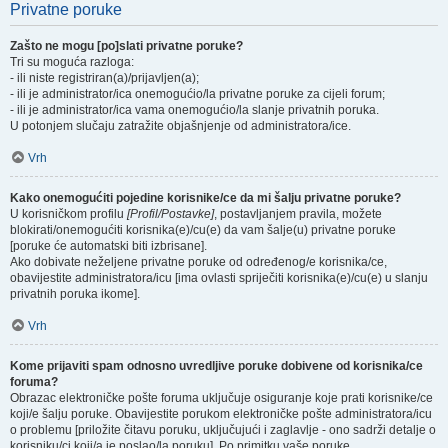
Privatne poruke
Zašto ne mogu [po]slati privatne poruke?
Tri su moguća razloga:
- ili niste registriran(a)/prijavljen(a);
- ili je administrator/ica onemogućio/la privatne poruke za cijeli forum;
- ili je administrator/ica vama onemogućio/la slanje privatnih poruka.
U potonjem slučaju zatražite objašnjenje od administratora/ice.
Vrh
Kako onemogućiti pojedine korisnike/ce da mi šalju privatne poruke?
U korisničkom profilu
[Profil/Postavke]
, postavljanjem pravila, možete
blokirati/onemogućiti korisnika(e)/cu(e) da vam šalje(u) privatne poruke
[poruke će automatski biti izbrisane].
Ako dobivate neželjene privatne poruke od određenog/e korisnika/ce,
obavijestite administratora/icu [ima ovlasti spriječiti korisnika(e)/cu(e) u slanju
privatnih poruka ikome].
Vrh
Kome prijaviti spam odnosno uvredljive poruke dobivene od korisnika/ce
foruma?
Obrazac elektroničke pošte foruma uključuje osiguranje koje prati korisnike/ce
koji/e šalju poruke. Obavijestite porukom elektroničke pošte administratora/icu
o problemu [priložite čitavu poruku, uključujući i zaglavlje - ono sadrži detalje o
korisniku/ci koji/a je poslao/la poruku]. Po primitku vaše poruke,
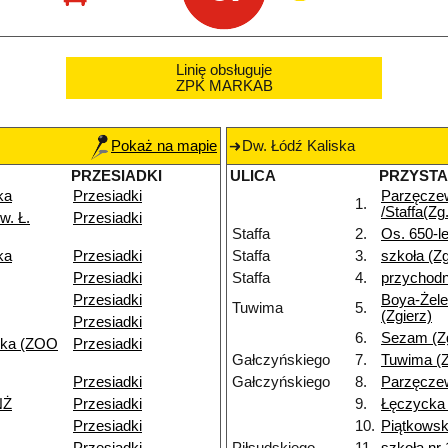
Linię obsługuje
ZPK MARKAB
Pokaż na mapie
Dw. Łódź Kaliska
PRZESIADKI
ULICA
PRZYST
ka
Przesiadki
Parzęcze
1.
/Staffa(Zg.
w. Ł.
Przesiadki
Staffa
2.
Os. 650-le
ka
Przesiadki
Staffa
3.
szkoła (Zg
Przesiadki
Staffa
4.
przychodn
Przesiadki
Boya-Żele
Tuwima
5.
(Zgierz)
Przesiadki
6.
Sezam (Zg
ska (ZOO
Przesiadki
Gałczyńskiego
7.
Tuwima (Z
Przesiadki
Gałczyńskiego
8.
Parzęczew
NŻ
Przesiadki
9.
Łęczycka 
Przesiadki
10.
Piątkowsk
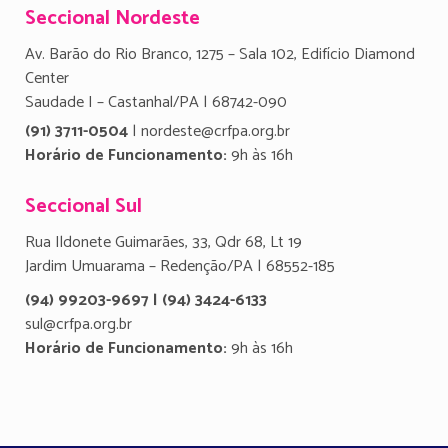
Seccional Nordeste
Av. Barão do Rio Branco, 1275 – Sala 102, Edifício Diamond
Center
Saudade I – Castanhal/PA | 68742-090
(91) 3711-0504
| nordeste@crfpa.org.br
Horário de Funcionamento:
9h às 16h
Seccional Sul
Rua Ildonete Guimarães, 33, Qdr 68, Lt 19
Jardim Umuarama – Redenção/PA | 68552-185
(94) 99203-9697 | (94) 3424-6133
sul@crfpa.org.br
Horário de Funcionamento:
9h às 16h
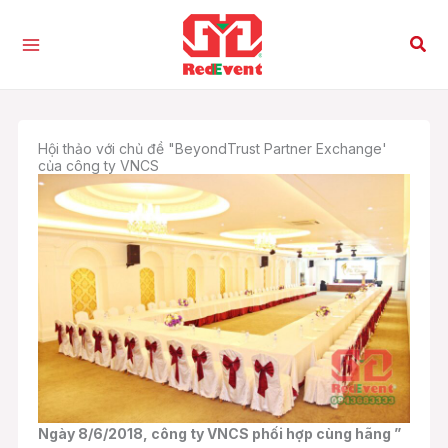
Nhảy
tới
Tìm
nội
kiế
dung
Hội thảo với chủ đề "BeyondTrust Partner Exchange'
của công ty VNCS
Ngày 8/6/2018, công ty VNCS phối hợp cùng hãng ”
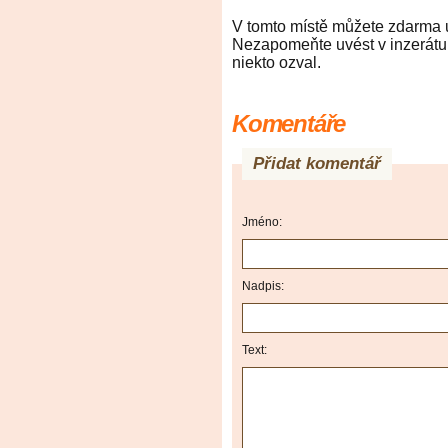
V tomto místě můžete zdarma um
Nezapomeňte uvést v inzerátu 
niekto ozval.
Komentáře
Přidat komentář
Jméno:
Nadpis:
Text:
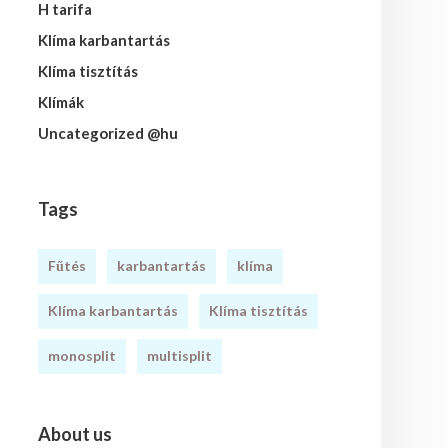
H tarifa
Klíma karbantartás
Klíma tisztítás
Klímák
Uncategorized @hu
Tags
Fűtés
karbantartás
klíma
Klíma karbantartás
Klíma tisztítás
monosplit
multisplit
About us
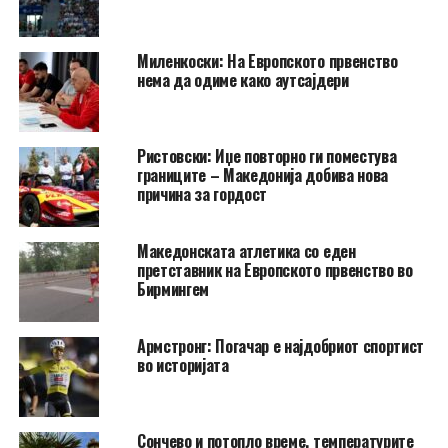
Миленкоски: На Европското првенство
нема да одиме како аутсајдери
Ристовски: Иџе повторно ги поместува
границите – Македонија добива нова
причина за гордост
Македонската атлетика со еден
претставник на Европското првенство во
Бирмингем
Армстронг: Погачар е најдобриот спортист
во историјата
Сончево и потопло време, температурите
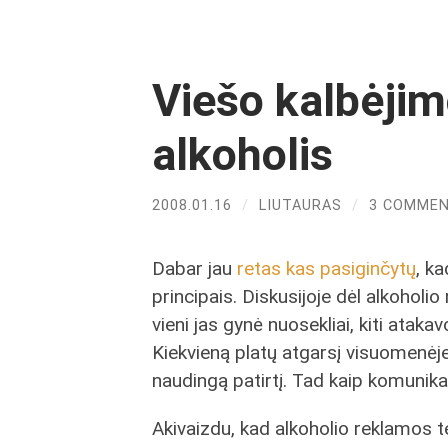
Viešo kalbėji
alkoholis
2008.01.16
/
LIUTAURAS
/
3 COMME
Dabar jau
retas kas pasiginčytų
, k
principais. Diskusijoje dėl alkoholi
vieni jas gynė nuosekliai, kiti ataka
Kiekvieną platų atgarsį visuomenėje 
naudingą patirtį. Tad kaip komunika
Akivaizdu, kad alkoholio reklamos t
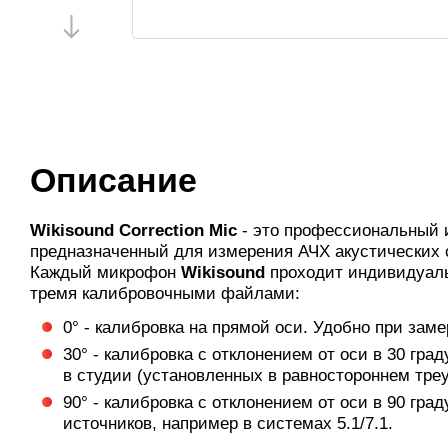
Описание
Wikisound Correction Mic
- это профессиональный 
предназначенный для измерения АЧХ акустических 
Каждый микрофон
Wikisound
проходит индивидуаль
тремя калибровочными файлами:
0° - калибровка на прямой оси. Удобно при заме
30° - калибровка с отклонением от оси в 30 гра
в студии (установленных в равностороннем треу
90° - калибровка с отклонением от оси в 90 гра
источников, например в системах 5.1/7.1.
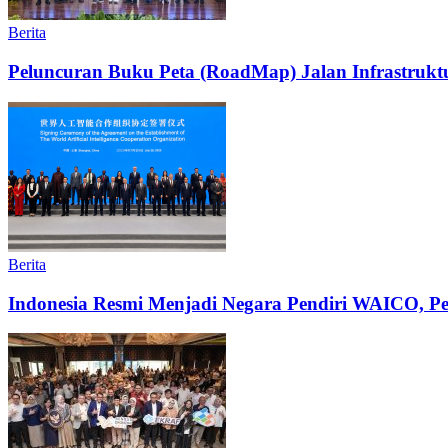
Berita
Peluncuran Buku Peta (RoadMap) Jalan Infrastruktu
Berita
Indonesia Resmi Menjadi Negara Pendiri WAICO, Per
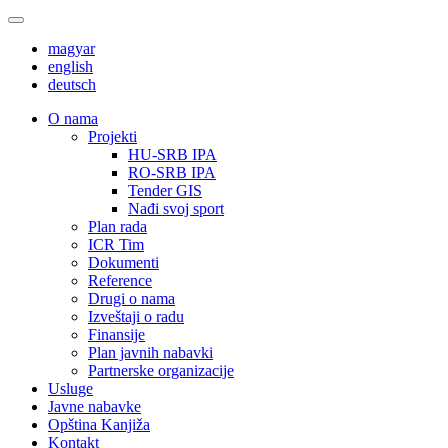
magyar
english
deutsch
О nama
Projekti
HU-SRB IPA
RO-SRB IPA
Tender GIS
Nađi svoj sport
Plan rada
ICR Tim
Dokumenti
Reference
Drugi o nama
Izveštaji o radu
Finansije
Plan javnih nabavki
Partnerske organizacije
Usluge
Javne nabavke
Opština Kanjiža
Kontakt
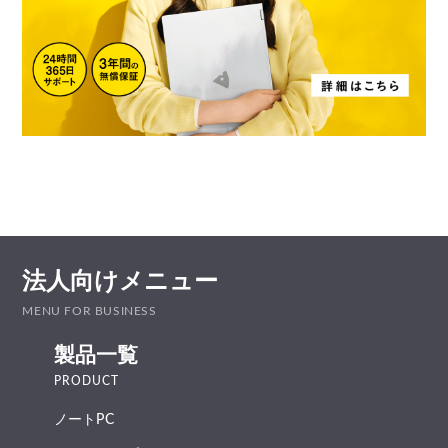
法人向けメニュー
MENU FOR BUSINESS
製品一覧
PRODUCT
ノートPC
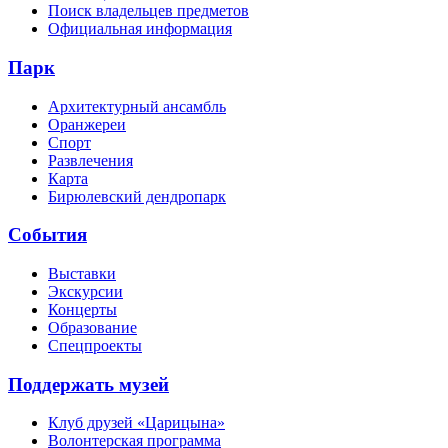
Поиск владельцев предметов
Официальная информация
Парк
Архитектурный ансамбль
Оранжереи
Спорт
Развлечения
Карта
Бирюлевский дендропарк
События
Выставки
Экскурсии
Концерты
Образование
Спецпроекты
Поддержать музей
Клуб друзей «Царицына»
Волонтерская программа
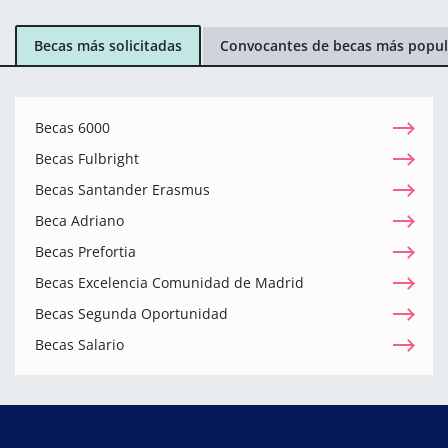
Becas más solicitadas
Convocantes de becas más popul
Becas 6000
Becas Fulbright
Becas Santander Erasmus
Beca Adriano
Becas Prefortia
Becas Excelencia Comunidad de Madrid
Becas Segunda Oportunidad
Becas Salario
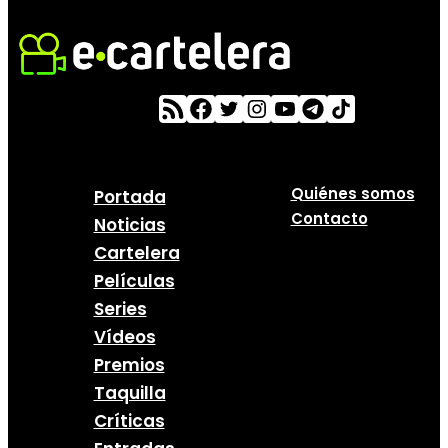
Quiénes somos
Portada
Contacto
Noticias
Cartelera
Películas
Series
Vídeos
Premios
Taquilla
Críticas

Assignment.
Print every record exactly, without the pictures.

Answer space.
Privatne poruke
Zašto ne mogu [po]slati privatne poruke?
Tri su moguća razloga:
- ili niste registriran(a)/prijavljen(a);
- ili je administrator/ica onemogućio/la privatne poruke za cijeli forum;
- ili je administrator/ica vama onemogućio/la slanje privatnih poruka.
U potonjem slučaju zatražite objašnjenje od administratora/ice.
Vrh
Kako onemogućiti pojedine korisnike/ce da mi šalju privatne poruke?
U korisničkom profilu
[Profil/Postavke]
, postavljanjem pravila, možete
blokirati/onemogućiti korisnika(e)/cu(e) da vam šalje(u) privatne poruke
[poruke će automatski biti izbrisane].
Ako dobivate neželjene privatne poruke od određenog/e korisnika/ce,
obavijestite administratora/icu [ima ovlasti spriječiti korisnika(e)/cu(e) u slanju
privatnih poruka ikome].
Vrh
Kome prijaviti spam odnosno uvredljive poruke dobivene od korisnika/ce
foruma?
Obrazac elektroničke pošte foruma uključuje osiguranje koje prati korisnike/ce
koji/e šalju poruke. Obavijestite porukom elektroničke pošte administratora/icu
o problemu [priložite čitavu poruku, uključujući i zaglavlje - ono sadrži detalje o
korisniku/ci koji/a je poslao/la poruku]. Po primitku vaše poruke,
Linię obsługuje
ZPK MARKAB
Pokaż na mapie
Dw. Łódź Kaliska
PRZESIADKI
ULICA
PRZYST
ka
Przesiadki
Parzęcze
1.
/Staffa(Zg.
w. Ł.
Przesiadki
Staffa
2.
Os. 650-le
ka
Przesiadki
Staffa
3.
szkoła (Zg
Przesiadki
Staffa
4.
przychodn
Przesiadki
Boya-Żele
Tuwima
5.
(Zgierz)
Przesiadki
6.
Sezam (Zg
ska (ZOO
Przesiadki
Gałczyńskiego
7.
Tuwima (Z
Przesiadki
Gałczyńskiego
8.
Parzęczew
NŻ
Przesiadki
9.
Łęczycka 
Przesiadki
10.
Piątkowsk
Seccional Nordeste
Av. Barão do Rio Branco, 1275 – Sala 102, Edifício Diamond
Center
Saudade I – Castanhal/PA | 68742-090
(91) 3711-0504
| nordeste@crfpa.org.br
Horário de Funcionamento:
9h às 16h
Seccional Sul
Rua Ildonete Guimarães, 33, Qdr 68, Lt 19
Jardim Umuarama – Redenção/PA | 68552-185
(94) 99203-9697 | (94) 3424-6133
sul@crfpa.org.br
Horário de Funcionamento:
9h às 16h
Nhảy
tới
Tìm
nội
kiế
dung
Hội thảo với chủ đề "BeyondTrust Partner Exchange'
của công ty VNCS
Ngày 8/6/2018, công ty VNCS phối hợp cùng hãng ”
V tomto místě můžete zdarma um
Nezapomeňte uvést v inzerátu 
niekto ozval.
Komentáře
Přidat komentář
Jméno:
Nadpis:
Text:
H tarifa
Klíma karbantartás
Klíma tisztítás
Klímák
Uncategorized @hu
Tags
Fűtés
karbantartás
klíma
Klíma karbantartás
Klíma tisztítás
monosplit
multisplit
About us
Миленкоски: На Европското првенство
нема да одиме како аутсајдери
Ристовски: Иџе повторно ги поместува
границите – Македонија добива нова
причина за гордост
Македонската атлетика со еден
претставник на Европското првенство во
Бирмингем
Армстронг: Погачар е најдобриот спортист
во историјата
Сончево и потопло време, температурите
Viešo kalbėji
alkoholis
2008.01.16
/
LIUTAURAS
/
3 COMME
Dabar jau
retas kas pasiginčytų
, k
principais. Diskusijoje dėl alkoholi
vieni jas gynė nuosekliai, kiti ataka
Kiekvieną platų atgarsį visuomenėje 
naudingą patirtį. Tad kaip komunika
Akivaizdu, kad alkoholio reklamos t
Описание
Wikisound Correction Mic
- это профессиональный 
предназначенный для измерения АЧХ акустических 
Каждый микрофон
Wikisound
проходит индивидуаль
тремя калибровочными файлами:
0° - калибровка на прямой оси. Удобно при заме
30° - калибровка с отклонением от оси в 30 гра
в студии (установленных в равностороннем треу
90° - калибровка с отклонением от оси в 90 гра
источников, например в системах 5.1/7.1.
Berita
Peluncuran Buku Peta (RoadMap) Jalan Infrastruktu
Berita
Indonesia Resmi Menjadi Negara Pendiri WAICO, Per
magyar
english
deutsch
О nama
Projekti
HU-SRB IPA
RO-SRB IPA
Tender GIS
Nađi svoj sport
Plan rada
ICR Tim
Dokumenti
Reference
Drugi o nama
Izveštaji o radu
Finansije
Plan javnih nabavki
Partnerske organizacije
Usluge
Javne nabavke
Opština Kanjiža
Kontakt
法人向けメニュー
MENU FOR BUSINESS
製品一覧
PRODUCT
ノートPC
Поиск владельцев предметов
Официальная информация
Парк
Архитектурный ансамбль
Оранжереи
Спорт
Развлечения
Карта
Бирюлевский дендропарк
События
Выставки
Экскурсии
Концерты
Образование
Спецпроекты
Поддержать музей
Клуб друзей «Царицына»
Волонтерская программа
Becas más solicitadas
Convocantes de becas más popul
Becas 6000
Becas Fulbright
Becas Santander Erasmus
Beca Adriano
Becas Prefortia
Becas Excelencia Comunidad de Madrid
Becas Segunda Oportunidad
Becas Salario
Quiénes somos
Portada
Contacto
Noticias
Cartelera
Películas
Series
Vídeos
Premios
Taquilla
Críticas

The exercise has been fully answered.